→ About this task
Looking at the listing below, retype exactly the lines starting at the one containing "Вашето смарт" and ending at the one containing "азличното при Dexc", both included, and nothing else.

→ The input
____________

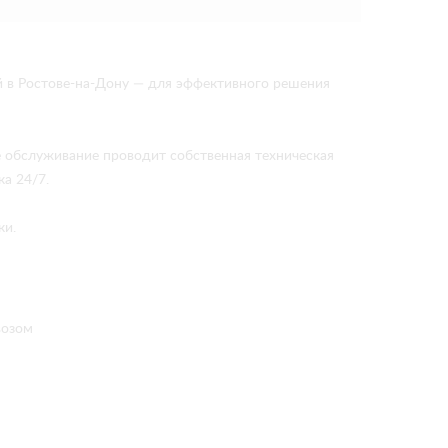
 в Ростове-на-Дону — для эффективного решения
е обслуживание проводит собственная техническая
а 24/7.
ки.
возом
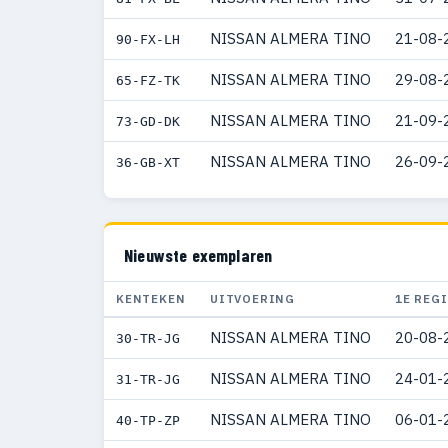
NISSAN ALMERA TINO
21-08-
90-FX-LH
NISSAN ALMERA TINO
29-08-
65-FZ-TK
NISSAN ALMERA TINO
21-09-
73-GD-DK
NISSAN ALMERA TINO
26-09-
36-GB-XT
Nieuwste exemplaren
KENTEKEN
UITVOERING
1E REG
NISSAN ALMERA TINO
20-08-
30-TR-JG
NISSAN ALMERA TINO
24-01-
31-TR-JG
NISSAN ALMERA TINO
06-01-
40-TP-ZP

____________

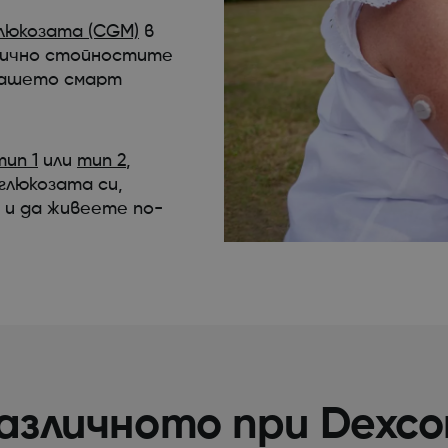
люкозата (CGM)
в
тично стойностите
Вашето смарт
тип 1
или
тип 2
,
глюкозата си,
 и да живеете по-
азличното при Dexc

____________

→ Exercise response
Вашето смарт
тип 1
или
тип 2
,
глюкозата си,
 и да живеете по-
азличното при Dexc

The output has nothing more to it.